Your goal -> In the material below, find each line holding the string "Doors" and copy it.

Records for this task ->
--------------------------------

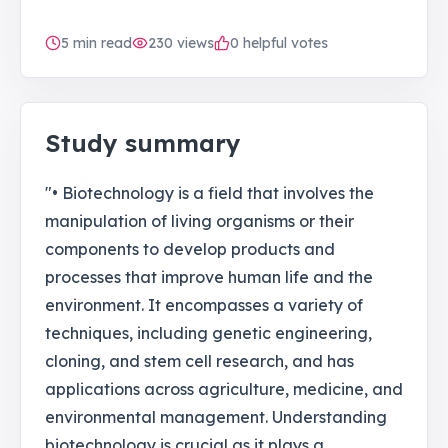
5
min read
230
views
0 helpful votes
Study summary
"• Biotechnology is a field that involves the
manipulation of living organisms or their
components to develop products and
processes that improve human life and the
environment. It encompasses a variety of
techniques, including genetic engineering,
cloning, and stem cell research, and has
applications across agriculture, medicine, and
environmental management. Understanding
biotechnology is crucial as it plays a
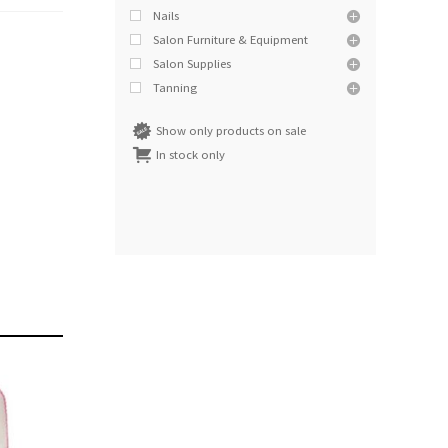
Nails
Salon Furniture & Equipment
Salon Supplies
Tanning
Show only products on sale
In stock only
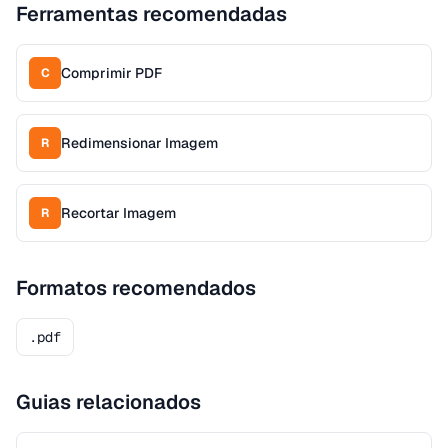
Ferramentas recomendadas
Comprimir PDF
C
Redimensionar Imagem
R
Recortar Imagem
R
Formatos recomendados
.pdf
Guias relacionados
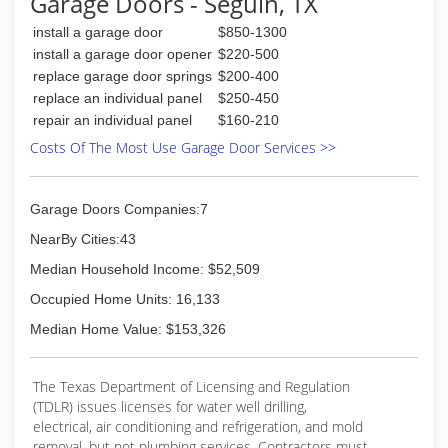
Garage Doors - Seguin, TX
install a garage door
$850-1300
install a garage door opener
$220-500
replace garage door springs
$200-400
replace an individual panel
$250-450
repair an individual panel
$160-210
Costs Of The Most Use Garage Door Services >>
Garage Doors Companies:7
NearBy Cities:43
Median Household Income: $52,509
Occupied Home Units: 16,133
Median Home Value: $153,326
The Texas Department of Licensing and Regulation
(TDLR) issues licenses for water well drilling,
electrical, air conditioning and refrigeration, and mold
removal, but not plumbing services. Contractors must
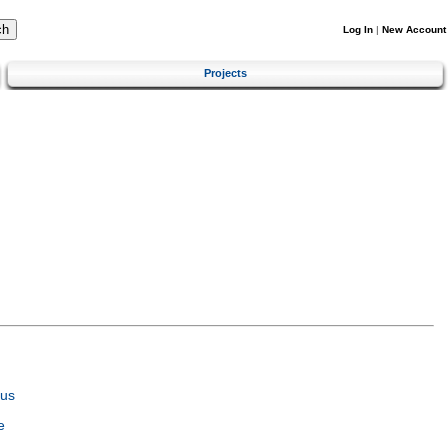
Log In
|
New Account
Projects
tus
e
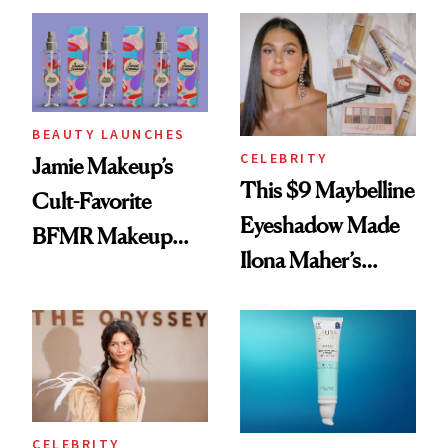
Twist
BEAUTY LAUNCHES
CELEBRITY
Jamie Makeup’s
This $9 Maybelline
Cult-Favorite
Eyeshadow Made
BFMR Makeup
Ilona Maher’s
Remover Just Got a
ESPYS Look
Glow Up
CELEBRITY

--------------------------------

Exercise answer ->
Garage Doors - Seguin, TX
Garage Doors Companies:7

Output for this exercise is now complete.